You may be considering retirement but are concerned whether you have saved enough. Are you apprehensive about moving from a regular paycheck to no paycheck? The retirement decision is often psychologically challenging, so you are not alone. Not only will cash flow be cut, but some find that their identity was defined by their job and they miss that as well. From a financial perspective, you need to understand you are moving from the accumulation stage of life to the distribution stage. Let’s run through some considerations.

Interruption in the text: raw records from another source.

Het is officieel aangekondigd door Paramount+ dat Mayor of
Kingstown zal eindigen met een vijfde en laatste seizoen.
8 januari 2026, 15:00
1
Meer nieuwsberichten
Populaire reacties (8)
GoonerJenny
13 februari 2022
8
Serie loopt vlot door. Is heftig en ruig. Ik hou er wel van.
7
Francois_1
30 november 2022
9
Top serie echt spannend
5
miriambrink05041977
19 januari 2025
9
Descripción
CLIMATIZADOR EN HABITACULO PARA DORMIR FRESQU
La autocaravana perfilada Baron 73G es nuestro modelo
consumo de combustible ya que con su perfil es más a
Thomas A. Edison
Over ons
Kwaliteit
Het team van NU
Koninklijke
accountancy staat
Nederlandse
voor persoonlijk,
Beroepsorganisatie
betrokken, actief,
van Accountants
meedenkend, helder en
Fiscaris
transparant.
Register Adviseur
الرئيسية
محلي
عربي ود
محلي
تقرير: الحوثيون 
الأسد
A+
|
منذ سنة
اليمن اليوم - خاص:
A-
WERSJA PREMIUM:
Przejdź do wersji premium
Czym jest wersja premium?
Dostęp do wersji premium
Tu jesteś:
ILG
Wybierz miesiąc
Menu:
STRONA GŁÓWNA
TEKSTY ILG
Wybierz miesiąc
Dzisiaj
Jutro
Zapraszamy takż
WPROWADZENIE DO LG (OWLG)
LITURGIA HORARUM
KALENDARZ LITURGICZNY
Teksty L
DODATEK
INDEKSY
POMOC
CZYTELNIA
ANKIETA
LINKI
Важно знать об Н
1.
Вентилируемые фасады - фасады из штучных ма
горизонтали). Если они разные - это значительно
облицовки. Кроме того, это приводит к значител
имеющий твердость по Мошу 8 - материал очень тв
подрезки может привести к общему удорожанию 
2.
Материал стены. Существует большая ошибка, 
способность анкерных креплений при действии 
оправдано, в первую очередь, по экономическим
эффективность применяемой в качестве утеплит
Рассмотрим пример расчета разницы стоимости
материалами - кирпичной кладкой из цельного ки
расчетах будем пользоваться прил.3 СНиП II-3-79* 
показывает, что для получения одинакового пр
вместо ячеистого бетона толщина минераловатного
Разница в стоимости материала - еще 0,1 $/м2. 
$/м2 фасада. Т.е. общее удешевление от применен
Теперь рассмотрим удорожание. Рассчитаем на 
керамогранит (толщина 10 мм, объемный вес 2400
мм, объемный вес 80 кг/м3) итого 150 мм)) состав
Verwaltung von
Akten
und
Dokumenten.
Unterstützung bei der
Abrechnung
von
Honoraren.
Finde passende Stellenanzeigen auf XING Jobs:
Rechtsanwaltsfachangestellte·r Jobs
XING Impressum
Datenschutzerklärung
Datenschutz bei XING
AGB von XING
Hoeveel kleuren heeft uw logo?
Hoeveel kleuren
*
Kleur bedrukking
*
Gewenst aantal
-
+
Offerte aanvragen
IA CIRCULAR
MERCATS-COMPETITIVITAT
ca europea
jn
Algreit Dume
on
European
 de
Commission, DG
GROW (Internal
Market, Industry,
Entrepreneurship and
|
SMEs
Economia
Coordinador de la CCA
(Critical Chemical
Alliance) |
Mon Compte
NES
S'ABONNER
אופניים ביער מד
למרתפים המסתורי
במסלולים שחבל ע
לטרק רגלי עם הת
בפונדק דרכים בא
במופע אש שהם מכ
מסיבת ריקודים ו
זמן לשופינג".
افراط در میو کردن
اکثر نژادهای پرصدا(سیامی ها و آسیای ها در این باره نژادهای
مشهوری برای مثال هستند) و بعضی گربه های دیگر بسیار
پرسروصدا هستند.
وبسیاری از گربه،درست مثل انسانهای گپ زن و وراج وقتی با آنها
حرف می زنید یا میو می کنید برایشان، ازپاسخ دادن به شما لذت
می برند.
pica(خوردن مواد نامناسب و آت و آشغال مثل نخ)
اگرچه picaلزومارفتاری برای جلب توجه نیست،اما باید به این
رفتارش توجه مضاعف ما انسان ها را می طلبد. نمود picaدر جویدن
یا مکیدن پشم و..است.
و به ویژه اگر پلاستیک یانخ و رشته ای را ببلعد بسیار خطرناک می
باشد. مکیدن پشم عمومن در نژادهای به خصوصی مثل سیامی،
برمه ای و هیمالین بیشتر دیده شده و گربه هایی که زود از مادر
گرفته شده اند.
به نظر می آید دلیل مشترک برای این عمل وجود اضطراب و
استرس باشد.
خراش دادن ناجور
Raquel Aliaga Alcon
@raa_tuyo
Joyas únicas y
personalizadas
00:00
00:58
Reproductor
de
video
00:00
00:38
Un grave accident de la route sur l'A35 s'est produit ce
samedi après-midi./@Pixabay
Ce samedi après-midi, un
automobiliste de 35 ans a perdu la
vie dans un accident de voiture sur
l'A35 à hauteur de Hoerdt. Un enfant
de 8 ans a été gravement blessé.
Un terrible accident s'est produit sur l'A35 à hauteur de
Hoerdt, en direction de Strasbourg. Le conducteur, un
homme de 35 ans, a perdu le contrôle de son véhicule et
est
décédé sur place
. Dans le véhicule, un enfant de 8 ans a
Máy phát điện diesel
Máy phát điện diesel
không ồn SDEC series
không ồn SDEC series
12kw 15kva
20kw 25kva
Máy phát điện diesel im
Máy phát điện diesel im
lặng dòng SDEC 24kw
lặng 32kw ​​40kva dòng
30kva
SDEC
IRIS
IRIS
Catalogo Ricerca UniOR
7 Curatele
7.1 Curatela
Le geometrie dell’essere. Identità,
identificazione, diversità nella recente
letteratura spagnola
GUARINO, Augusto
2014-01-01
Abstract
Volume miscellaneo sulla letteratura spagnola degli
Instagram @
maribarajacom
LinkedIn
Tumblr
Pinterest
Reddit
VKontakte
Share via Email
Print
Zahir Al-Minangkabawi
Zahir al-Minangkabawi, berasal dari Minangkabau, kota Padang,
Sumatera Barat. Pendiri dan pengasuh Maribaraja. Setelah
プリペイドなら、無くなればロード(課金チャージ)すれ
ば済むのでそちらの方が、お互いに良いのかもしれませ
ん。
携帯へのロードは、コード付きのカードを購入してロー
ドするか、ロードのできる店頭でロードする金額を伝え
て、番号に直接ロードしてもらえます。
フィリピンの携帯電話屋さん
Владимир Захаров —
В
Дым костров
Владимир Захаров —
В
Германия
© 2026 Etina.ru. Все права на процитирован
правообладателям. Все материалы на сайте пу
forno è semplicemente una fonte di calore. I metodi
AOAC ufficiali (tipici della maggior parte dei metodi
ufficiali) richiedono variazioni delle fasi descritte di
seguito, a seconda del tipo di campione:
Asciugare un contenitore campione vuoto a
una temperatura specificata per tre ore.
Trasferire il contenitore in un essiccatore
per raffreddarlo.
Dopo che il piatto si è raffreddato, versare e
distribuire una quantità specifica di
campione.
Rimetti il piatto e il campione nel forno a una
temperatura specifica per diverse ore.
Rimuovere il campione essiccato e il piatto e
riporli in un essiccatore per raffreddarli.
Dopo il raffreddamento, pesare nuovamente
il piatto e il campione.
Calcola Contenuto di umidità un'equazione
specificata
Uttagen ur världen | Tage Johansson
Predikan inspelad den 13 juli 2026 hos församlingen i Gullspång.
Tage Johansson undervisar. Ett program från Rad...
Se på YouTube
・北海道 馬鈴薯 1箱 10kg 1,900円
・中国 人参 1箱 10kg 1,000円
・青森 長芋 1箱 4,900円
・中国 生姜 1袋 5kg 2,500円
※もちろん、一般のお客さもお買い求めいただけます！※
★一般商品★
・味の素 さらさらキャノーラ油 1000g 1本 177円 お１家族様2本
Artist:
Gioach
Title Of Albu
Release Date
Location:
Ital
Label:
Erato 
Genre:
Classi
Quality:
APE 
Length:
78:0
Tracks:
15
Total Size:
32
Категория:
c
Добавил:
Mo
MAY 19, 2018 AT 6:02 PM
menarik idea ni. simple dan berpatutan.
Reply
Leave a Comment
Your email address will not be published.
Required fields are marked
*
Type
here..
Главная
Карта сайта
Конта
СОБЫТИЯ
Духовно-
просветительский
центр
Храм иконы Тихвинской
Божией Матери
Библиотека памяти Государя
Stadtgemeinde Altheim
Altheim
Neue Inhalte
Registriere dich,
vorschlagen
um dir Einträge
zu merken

Wealth Management in Retirement
People who have properly prepared themselves for retirement have generally been “savers” their entire lives. It’s common for them to experience anxiety when they stop working. As soon as that paycheck ends and they start invading principal to pay bills, discomfort is experienced by some.
To help combat these feelings, consider a cash flow system where income from your investments is funneled into your checking account. This mimics the paycheck that is no longer coming and oftentimes provides emotional support. (For more from this author, see: Three Stages of Retirement Account Withdrawals.)
In the distribution phase of life, you should additionally prepare yourself psychologically that your overall worth may fluctuate going forward. Unless you have amassed large sums of money and have not increased your lifestyle, people may spend all if not more than what comes in, saving little to nothing in retirement.
This is especially challenging in the low interest rate environment we are in today where people may find themselves invading principal. There is no easy fix to this. Some are faced with assuming more investment risk, invading principal (usually very uncomfortable) or reducing the lifestyle in which known income matches known expenses.
The key takeaway is to make sure you have saved enough to support your lifestyle as you enter retirement. Create a strategy designed to have 90% of your known expenses covered by known income. Hopefully your portfolio mix can include investments that can combat future inflation while maintaining current positive cash flow.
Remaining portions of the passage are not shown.